Haniyeh has been Hamas chief since 2017 and controls the group’s political activities in Gaza, the Israeli-occupied West Bank and the diaspora largely from outside Gaza, splitting his time between Turkey and Qatar for the past two years.
He directed Hamas in an 11-day conflict with Israel in May that left over 250 in Gaza and 13 in Israel dead. An Egyptian-mediated ceasefire has mostly held since.
“Brother Ismail Haniyeh was re-elected as the head of the movement’s political office for a second time,” one Palestinian official told a news agency following an internal election by party members. His term will last four years.
READ MORE: Israel and Hamas both claim victory as ceasefire holds
Haniyeh, aged 58, was the right-hand man to Hamas founder Sheikh Ahmed Yassin in Gaza, before the wheelchair-bound cleric was assassinated in 2004.

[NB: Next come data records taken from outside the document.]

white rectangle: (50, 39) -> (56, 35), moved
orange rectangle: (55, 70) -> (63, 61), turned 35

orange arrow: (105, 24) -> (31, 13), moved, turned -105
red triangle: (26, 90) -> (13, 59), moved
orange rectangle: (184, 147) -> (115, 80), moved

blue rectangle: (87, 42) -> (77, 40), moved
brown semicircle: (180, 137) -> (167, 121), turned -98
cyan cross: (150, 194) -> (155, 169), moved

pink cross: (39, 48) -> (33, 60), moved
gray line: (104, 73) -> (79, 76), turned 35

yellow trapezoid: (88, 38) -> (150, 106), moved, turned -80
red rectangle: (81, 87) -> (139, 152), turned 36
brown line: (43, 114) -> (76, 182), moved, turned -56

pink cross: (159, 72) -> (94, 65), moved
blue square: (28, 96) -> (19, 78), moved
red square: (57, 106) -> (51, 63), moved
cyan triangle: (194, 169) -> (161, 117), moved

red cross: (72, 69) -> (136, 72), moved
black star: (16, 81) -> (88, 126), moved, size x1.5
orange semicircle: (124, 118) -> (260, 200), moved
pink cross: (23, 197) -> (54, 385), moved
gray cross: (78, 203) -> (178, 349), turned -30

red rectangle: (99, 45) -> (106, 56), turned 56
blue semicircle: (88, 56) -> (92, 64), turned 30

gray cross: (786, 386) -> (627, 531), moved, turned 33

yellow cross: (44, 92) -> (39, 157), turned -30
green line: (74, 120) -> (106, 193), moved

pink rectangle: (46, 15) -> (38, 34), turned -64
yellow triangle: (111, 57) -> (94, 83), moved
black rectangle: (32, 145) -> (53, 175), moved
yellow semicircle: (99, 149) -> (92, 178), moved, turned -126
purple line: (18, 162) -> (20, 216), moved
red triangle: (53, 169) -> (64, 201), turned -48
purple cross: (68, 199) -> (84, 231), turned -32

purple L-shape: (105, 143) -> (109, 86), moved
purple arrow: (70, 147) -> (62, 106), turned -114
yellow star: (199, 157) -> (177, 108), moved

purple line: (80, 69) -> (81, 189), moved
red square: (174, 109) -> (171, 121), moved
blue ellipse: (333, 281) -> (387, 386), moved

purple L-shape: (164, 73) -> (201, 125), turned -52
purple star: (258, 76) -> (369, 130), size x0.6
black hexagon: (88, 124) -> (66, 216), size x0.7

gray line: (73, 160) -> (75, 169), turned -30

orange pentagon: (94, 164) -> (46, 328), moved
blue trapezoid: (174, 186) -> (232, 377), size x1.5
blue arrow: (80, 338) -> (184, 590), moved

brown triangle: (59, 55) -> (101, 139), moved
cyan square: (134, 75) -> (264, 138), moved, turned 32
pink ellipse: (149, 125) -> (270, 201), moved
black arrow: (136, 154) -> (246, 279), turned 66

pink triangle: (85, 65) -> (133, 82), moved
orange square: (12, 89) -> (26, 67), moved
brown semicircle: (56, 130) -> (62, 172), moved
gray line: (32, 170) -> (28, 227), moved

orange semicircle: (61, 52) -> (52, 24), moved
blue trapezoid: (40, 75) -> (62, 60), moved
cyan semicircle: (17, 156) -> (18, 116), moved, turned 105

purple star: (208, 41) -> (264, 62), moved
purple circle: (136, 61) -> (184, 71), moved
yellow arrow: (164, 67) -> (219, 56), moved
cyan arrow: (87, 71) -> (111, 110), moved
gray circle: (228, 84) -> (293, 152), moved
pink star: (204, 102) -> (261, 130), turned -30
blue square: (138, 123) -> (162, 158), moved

Haniyeh led Hamas’ entry into politics in 2006, when they were surprise victors in Palestinian parliamentary elections, defeating a divided Fatah party led by President Mahmoud Abbas.
He became prime minister shortly after the January 2006 victory but Hamas was shunned by the international community. Following a brief civil war, Hamas seized Gaza from the Fatah-dominated Palestinian Authority, which has limited self-rule in the Israeli-occupied West Bank, in 2007.
Israel has led a blockade of Gaza since then, citing threats from Hamas, which is considered a terrorist organisation by the United States, Israel and the European Union. Haniyeh’s victory caps internal elections that also saw the group’s Gaza chief, Yehya Al-Sinwar, win a second term in March.